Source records
::::::::

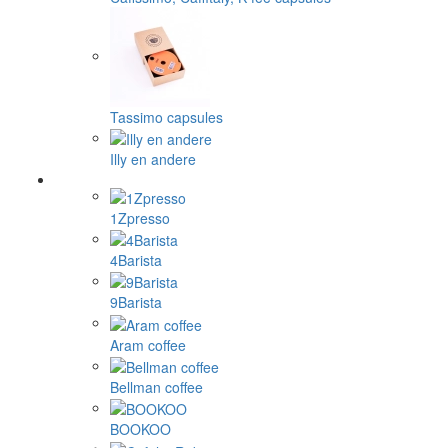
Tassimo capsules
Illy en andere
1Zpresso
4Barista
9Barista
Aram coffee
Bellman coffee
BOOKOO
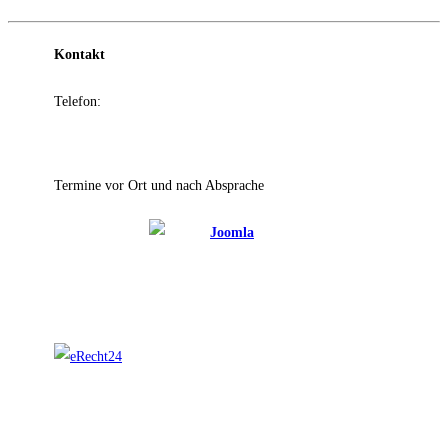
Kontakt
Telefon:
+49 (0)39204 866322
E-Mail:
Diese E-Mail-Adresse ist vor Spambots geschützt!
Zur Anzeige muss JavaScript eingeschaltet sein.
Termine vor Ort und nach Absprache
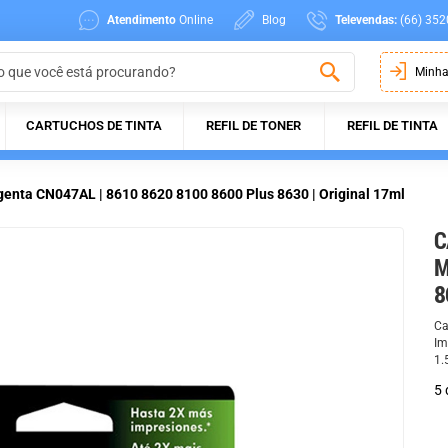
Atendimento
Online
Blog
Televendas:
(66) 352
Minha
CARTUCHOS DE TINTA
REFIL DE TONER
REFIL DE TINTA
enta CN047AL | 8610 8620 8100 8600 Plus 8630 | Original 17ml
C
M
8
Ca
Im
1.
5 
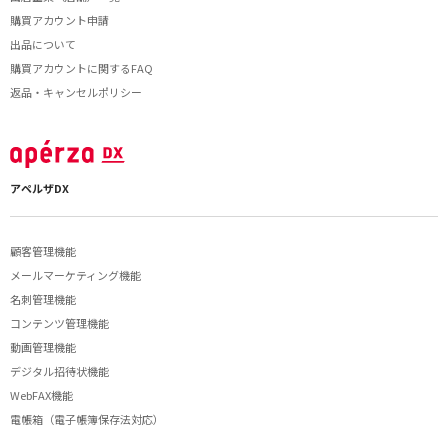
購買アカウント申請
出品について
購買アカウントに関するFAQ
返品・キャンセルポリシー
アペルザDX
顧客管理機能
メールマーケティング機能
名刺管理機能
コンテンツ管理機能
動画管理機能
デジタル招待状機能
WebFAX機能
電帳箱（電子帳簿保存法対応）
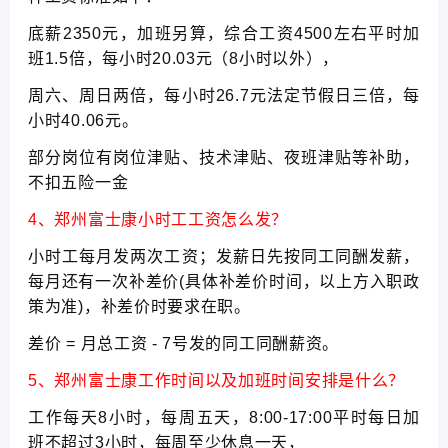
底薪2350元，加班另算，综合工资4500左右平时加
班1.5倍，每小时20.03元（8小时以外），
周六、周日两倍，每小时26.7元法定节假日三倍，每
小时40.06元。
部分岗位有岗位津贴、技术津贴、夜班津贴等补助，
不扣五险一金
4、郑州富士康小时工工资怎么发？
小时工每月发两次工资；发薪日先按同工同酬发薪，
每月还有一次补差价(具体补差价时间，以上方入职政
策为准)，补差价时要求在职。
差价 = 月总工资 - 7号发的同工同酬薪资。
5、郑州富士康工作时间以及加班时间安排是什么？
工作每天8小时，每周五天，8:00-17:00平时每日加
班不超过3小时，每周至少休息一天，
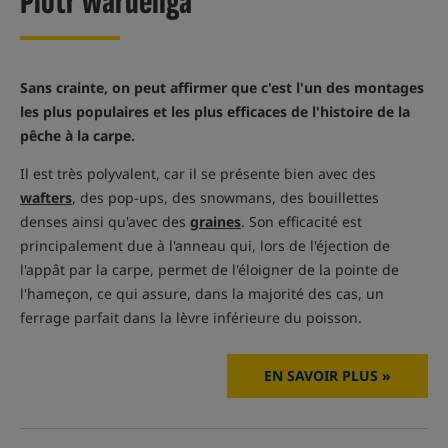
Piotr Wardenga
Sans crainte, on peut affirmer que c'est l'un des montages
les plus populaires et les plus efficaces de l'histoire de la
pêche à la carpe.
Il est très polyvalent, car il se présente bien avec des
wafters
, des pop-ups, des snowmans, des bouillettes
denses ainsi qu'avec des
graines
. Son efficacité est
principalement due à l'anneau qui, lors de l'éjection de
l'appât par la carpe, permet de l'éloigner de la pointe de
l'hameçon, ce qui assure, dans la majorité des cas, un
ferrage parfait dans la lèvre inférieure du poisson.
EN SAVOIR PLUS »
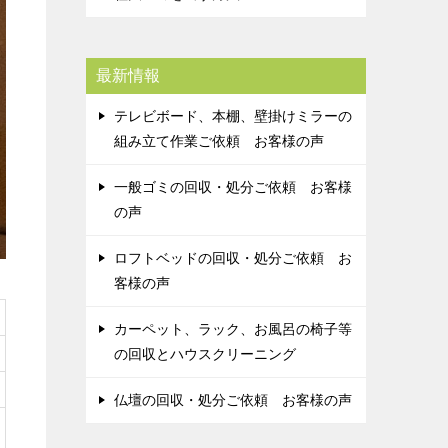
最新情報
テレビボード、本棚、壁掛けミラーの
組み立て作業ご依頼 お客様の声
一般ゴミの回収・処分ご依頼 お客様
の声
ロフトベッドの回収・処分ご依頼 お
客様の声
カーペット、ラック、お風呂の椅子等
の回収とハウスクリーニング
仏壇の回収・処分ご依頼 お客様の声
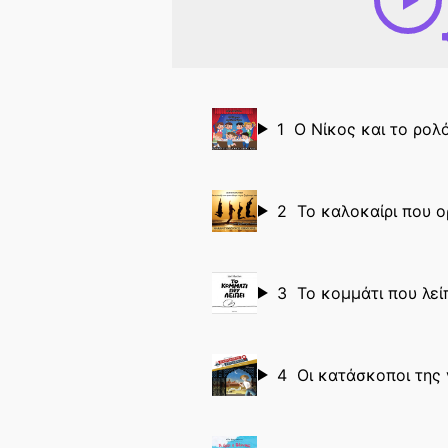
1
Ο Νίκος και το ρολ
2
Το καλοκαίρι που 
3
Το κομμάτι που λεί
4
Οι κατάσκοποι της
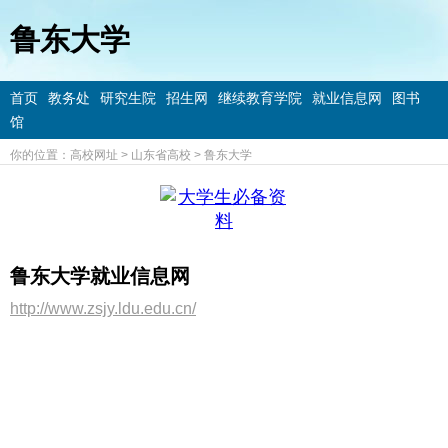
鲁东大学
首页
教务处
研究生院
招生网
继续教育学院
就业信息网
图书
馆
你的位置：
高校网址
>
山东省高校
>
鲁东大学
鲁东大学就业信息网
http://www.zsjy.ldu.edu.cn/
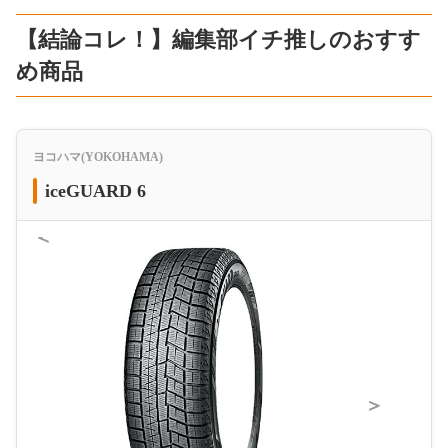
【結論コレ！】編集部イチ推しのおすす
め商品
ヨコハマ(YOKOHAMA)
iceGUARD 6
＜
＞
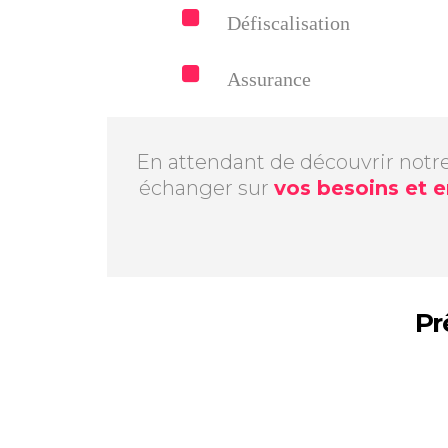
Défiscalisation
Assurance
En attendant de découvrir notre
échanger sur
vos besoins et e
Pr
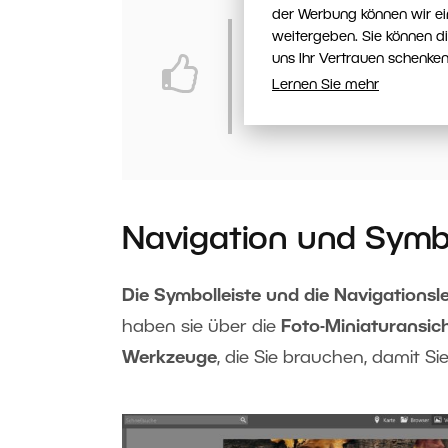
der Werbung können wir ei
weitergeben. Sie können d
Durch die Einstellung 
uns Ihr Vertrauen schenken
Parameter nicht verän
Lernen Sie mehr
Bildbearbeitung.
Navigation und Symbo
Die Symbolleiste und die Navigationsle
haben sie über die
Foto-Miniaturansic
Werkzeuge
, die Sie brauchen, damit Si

::::::::

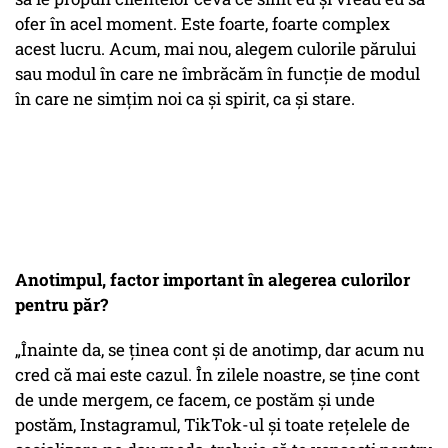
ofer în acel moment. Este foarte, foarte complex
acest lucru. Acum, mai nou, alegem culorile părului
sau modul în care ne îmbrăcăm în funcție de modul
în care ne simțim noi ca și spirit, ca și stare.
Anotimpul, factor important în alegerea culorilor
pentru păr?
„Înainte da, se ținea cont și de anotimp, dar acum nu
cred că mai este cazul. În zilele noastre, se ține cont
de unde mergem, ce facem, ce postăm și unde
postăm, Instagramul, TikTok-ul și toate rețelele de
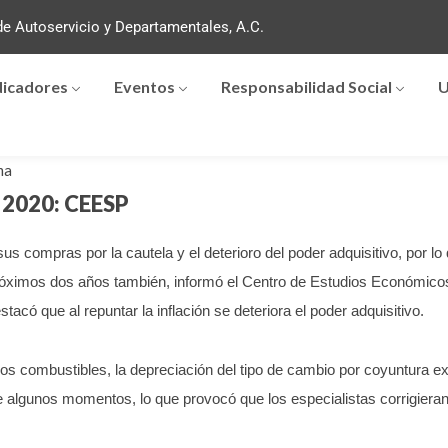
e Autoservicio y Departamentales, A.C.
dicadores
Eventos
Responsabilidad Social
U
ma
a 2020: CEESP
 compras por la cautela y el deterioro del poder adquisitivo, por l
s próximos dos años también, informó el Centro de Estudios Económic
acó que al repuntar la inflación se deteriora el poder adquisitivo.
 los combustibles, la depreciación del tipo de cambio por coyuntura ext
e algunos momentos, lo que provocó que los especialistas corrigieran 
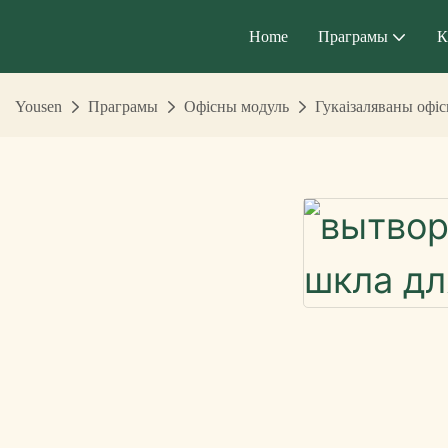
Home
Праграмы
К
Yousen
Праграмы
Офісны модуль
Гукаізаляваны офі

::::::::

**Work task:** Display each line of the data where "poder" occurs.

**Output:**
 compras por la cautela y el deterioro del poder adquisitivo, por l
acó que al repuntar la inflación se deteriora el poder adquisitivo.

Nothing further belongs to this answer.